- Opening Delimiter -

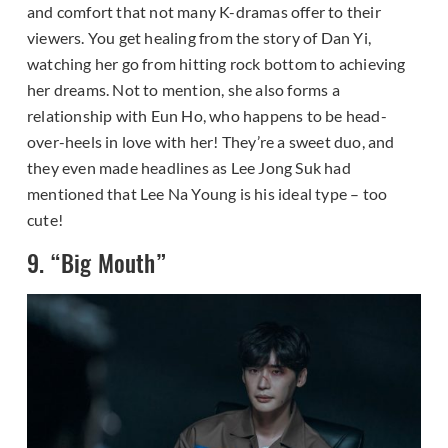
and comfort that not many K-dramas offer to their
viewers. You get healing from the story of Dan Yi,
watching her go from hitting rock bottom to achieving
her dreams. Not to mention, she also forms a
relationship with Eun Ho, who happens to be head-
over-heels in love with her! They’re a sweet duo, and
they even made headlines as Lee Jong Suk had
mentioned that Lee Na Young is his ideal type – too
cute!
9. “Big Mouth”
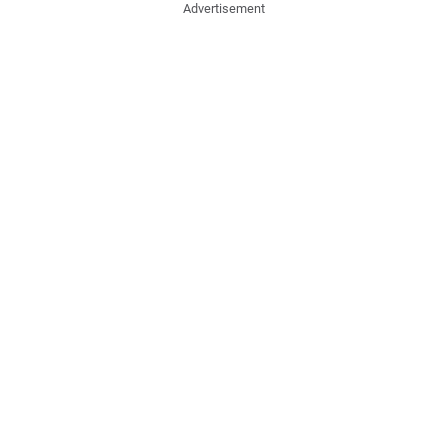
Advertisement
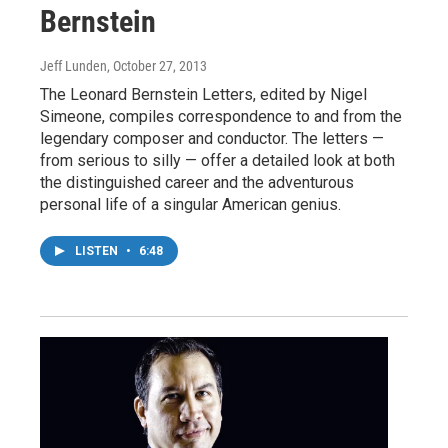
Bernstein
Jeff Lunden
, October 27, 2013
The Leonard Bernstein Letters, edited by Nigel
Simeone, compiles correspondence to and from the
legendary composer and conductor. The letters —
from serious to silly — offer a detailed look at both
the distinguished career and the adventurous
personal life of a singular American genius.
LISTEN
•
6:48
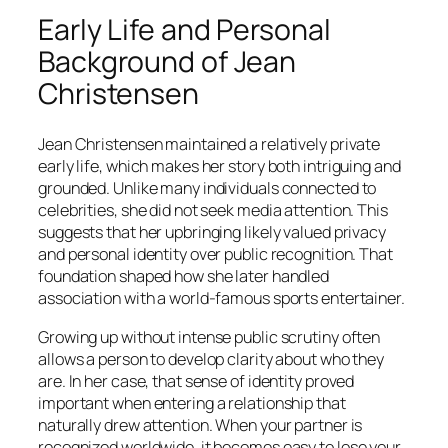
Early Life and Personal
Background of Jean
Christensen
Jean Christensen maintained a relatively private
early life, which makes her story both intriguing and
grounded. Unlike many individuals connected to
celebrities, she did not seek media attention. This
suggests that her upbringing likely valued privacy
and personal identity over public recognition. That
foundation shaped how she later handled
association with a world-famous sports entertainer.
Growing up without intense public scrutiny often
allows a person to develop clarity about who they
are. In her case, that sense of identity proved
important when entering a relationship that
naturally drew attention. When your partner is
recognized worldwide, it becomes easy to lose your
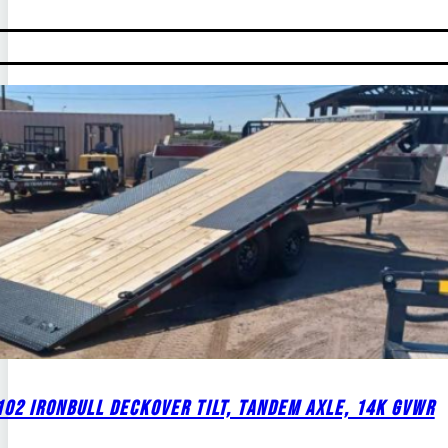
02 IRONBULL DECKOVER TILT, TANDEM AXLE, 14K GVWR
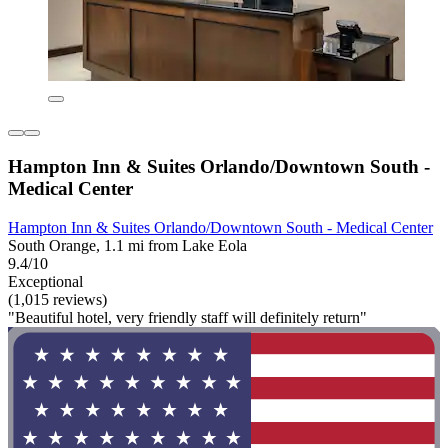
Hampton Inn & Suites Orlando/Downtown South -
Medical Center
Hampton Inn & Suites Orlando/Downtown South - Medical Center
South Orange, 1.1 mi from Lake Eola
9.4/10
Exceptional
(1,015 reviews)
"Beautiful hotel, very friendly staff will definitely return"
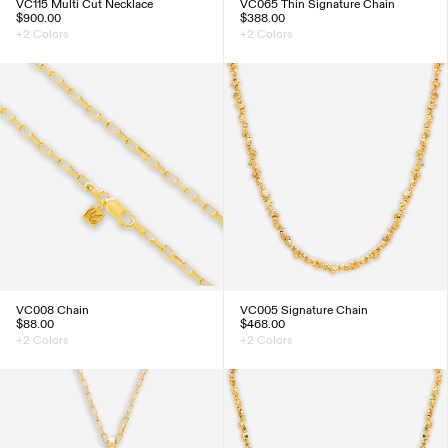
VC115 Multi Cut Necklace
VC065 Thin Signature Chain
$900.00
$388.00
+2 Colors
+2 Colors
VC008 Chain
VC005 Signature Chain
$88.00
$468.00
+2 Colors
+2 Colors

- Closing Delimiter -
- Opening Delimiter -

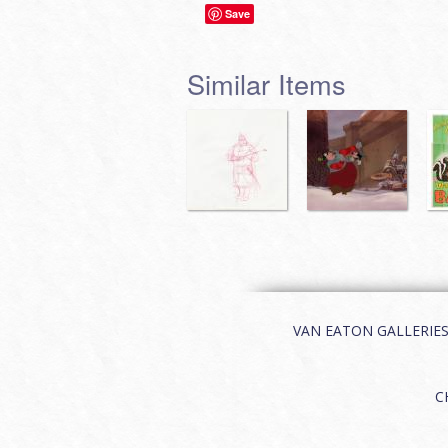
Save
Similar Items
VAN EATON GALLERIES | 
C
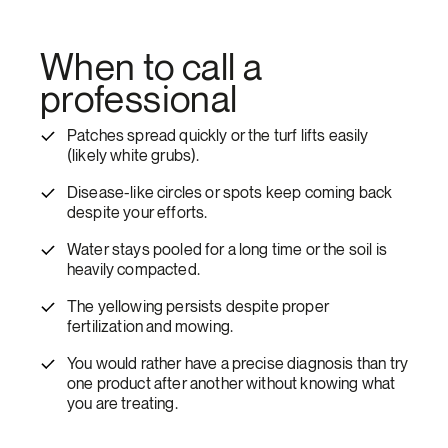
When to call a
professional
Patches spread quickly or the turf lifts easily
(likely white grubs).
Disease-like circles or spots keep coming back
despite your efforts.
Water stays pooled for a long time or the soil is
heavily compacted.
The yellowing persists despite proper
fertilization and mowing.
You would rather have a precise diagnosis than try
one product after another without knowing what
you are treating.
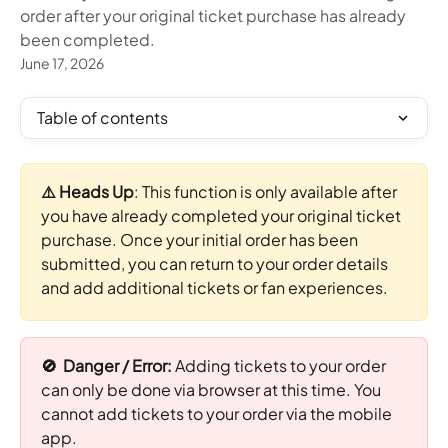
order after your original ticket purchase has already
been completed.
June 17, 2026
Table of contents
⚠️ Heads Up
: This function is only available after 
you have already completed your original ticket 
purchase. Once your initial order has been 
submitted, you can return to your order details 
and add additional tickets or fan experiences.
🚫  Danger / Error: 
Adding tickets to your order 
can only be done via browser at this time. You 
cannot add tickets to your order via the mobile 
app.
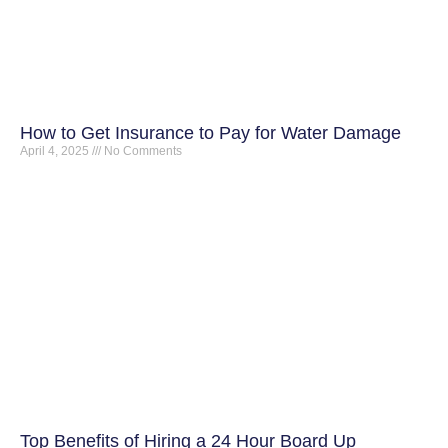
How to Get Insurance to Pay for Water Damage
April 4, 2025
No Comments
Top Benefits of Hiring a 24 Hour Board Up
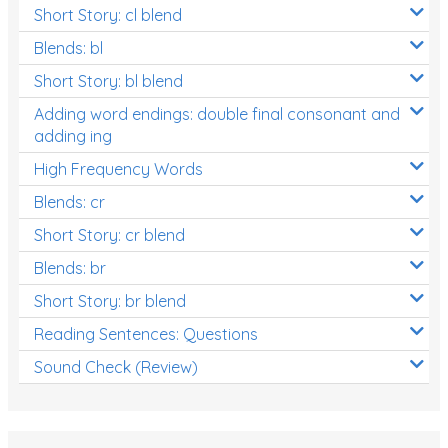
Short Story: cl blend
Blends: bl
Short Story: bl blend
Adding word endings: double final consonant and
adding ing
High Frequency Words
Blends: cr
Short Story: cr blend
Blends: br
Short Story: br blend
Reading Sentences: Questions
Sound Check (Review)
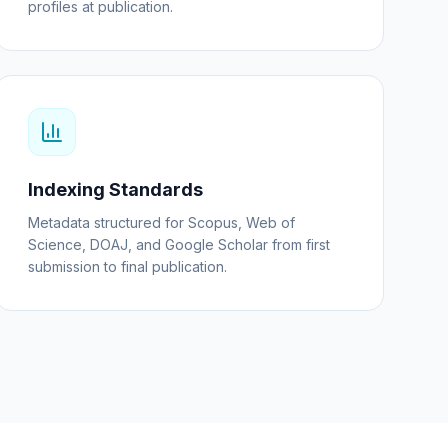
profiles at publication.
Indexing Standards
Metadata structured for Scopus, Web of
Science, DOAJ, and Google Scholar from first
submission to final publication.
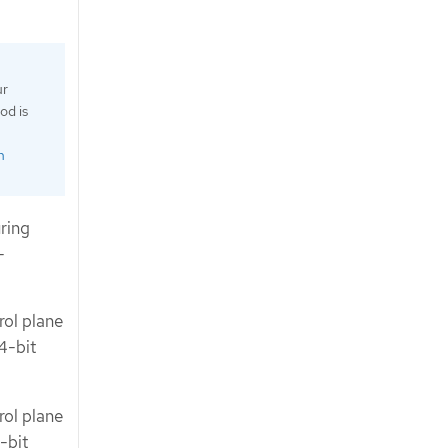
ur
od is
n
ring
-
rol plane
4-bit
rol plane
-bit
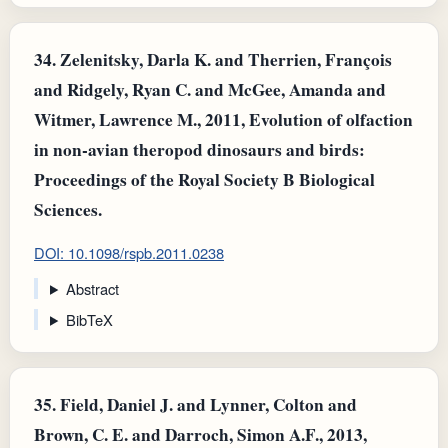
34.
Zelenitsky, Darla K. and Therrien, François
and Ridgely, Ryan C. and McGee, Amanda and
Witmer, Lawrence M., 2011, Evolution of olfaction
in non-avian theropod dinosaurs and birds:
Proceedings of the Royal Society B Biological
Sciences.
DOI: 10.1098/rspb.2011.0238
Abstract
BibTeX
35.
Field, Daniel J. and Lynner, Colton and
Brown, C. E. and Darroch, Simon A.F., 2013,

- Closing Delimiter -

## Goal of the exercise
Filter the listing for the word "Medical" and copy each line that has it.

## Solution for this task
Medical Center
Hampton Inn & Suites Orlando/Downtown South - Medical Center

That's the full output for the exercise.